:: Work instruction ::
Scan the data that follows and count the lines with the string "faite"; answer with the count alone.

----

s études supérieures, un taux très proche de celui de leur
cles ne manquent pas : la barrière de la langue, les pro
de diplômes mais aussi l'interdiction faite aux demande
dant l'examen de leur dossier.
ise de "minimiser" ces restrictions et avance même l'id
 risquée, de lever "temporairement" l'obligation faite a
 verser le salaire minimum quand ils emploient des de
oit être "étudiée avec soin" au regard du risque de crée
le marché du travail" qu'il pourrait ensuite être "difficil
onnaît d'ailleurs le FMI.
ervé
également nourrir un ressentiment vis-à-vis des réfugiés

----

:: Task result ::
2